"Hope is an act of faith"...
Sasa. Sasa is a young man who is now the medical doctor for his village in Burma, a country so repressive that just having an education makes him an enemy of the government, an outlaw. Diane Namm's short film is the story of Sasa's more than ten year mission to seek that medical knowledge and bring it home to his people if only to relieve some of their pain.
Sasa comes from a poor jungle village along the mountainous border between Burma and India. Before he became a doctor, the sick had to be hand carried 6 days through the jungle to the nearest hospital. Many of the sick didn't make it, including one of Sasa's childhood friends.
Sasa vowed to become a doctor-- healer-- very young, but it was not easy. He had to leave home just to finish elementary school. Then there was college in India - he walked over the border teaching himself English and Hindi. Finally it was time for medical school. The small country of Armenia had a place, but Sasa couldn't afford the plane ticket. It was paid for by tiny contributions from poor villagers for miles around. He stayed in Armenia for seven years because he couldn't afford the trip home.

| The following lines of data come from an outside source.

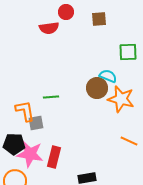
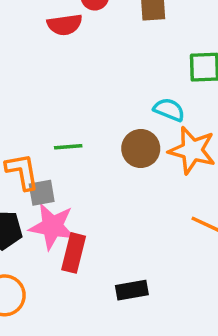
brown circle: (97, 88) -> (141, 149), moved
pink star: (30, 154) -> (52, 226), moved

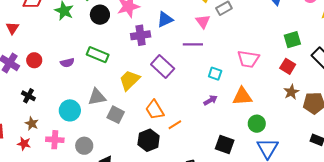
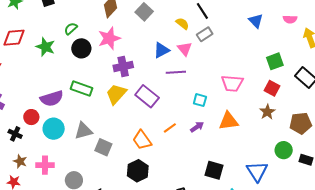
blue triangle: (165, 19) -> (161, 50), moved
red circle: (34, 60) -> (31, 117), moved
purple semicircle: (67, 63) -> (52, 98), size x1.6
yellow trapezoid: (129, 80) -> (116, 94), moved
brown star: (291, 92) -> (267, 112), moved
cyan circle: (70, 110) -> (54, 129), moved
green circle: (257, 124) -> (284, 150), moved
orange line: (175, 125) -> (170, 128), moved
pink cross: (55, 140) -> (45, 165), moved

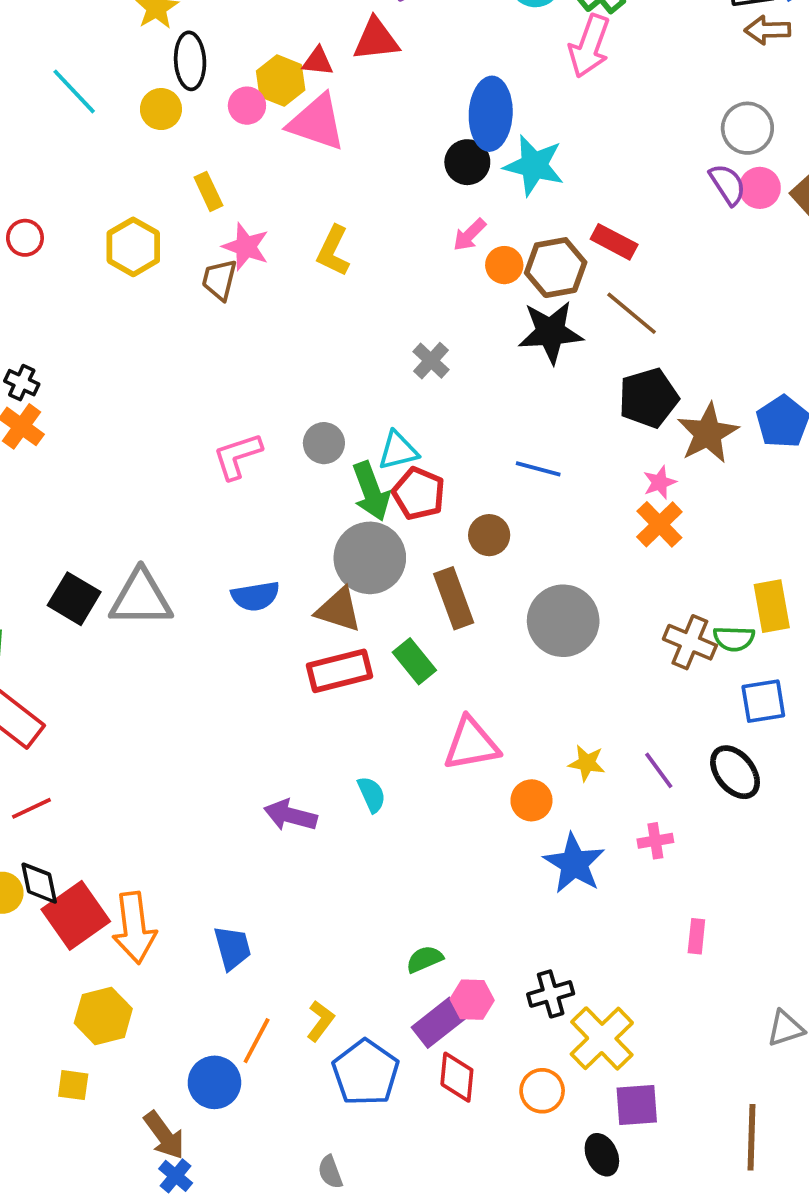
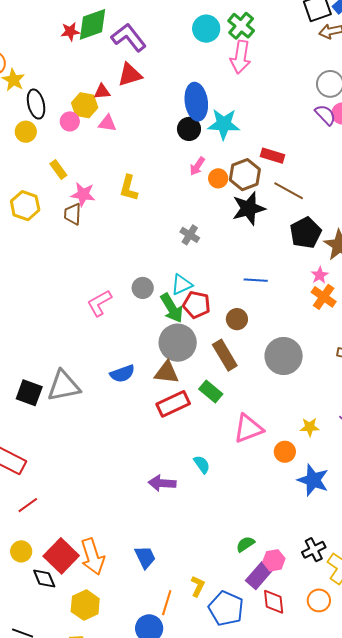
pink triangle: (317, 122) -> (107, 123), size x0.6
black diamond: (39, 883) -> (44, 578), moved

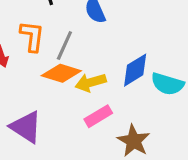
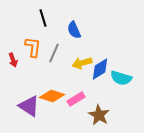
orange diamond: (61, 73) -> (52, 96), moved
yellow arrow: (91, 82) -> (82, 63), moved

More importantly, between each educational leap for Sasa, was increased suffering for Sasa's people at home. Beyond sickness killing his villagers too young, there was a plague of jungle rats, an attack that burned the village down, and atrocities committed by the same government soldiers.
The horrors of his people meant Sasa couldn't finish medical school too soon: "Inside me, brokenness. I was broken. My heart was pierced into pieces to see that suffering," he told the filmmaker. He was overwhelmed by the urgency of their need. He longed to rush home and help. That was when he fell back on the power of his faith to get him through school.
The triumph of Sasa's quest is revealed at the end of Namm's film. Namm shows us Sasa and surrounding villagers raising a structure that would be called The Place for Hope. Sasa not only finally returns to doctor his village, he would create a school to share his knowledge and teach practical medicine to nearby villagers as well. Sasa would manage to translate the fundamentals of care into yet another language: pictures, props, and spoken word for local people who couldn't read.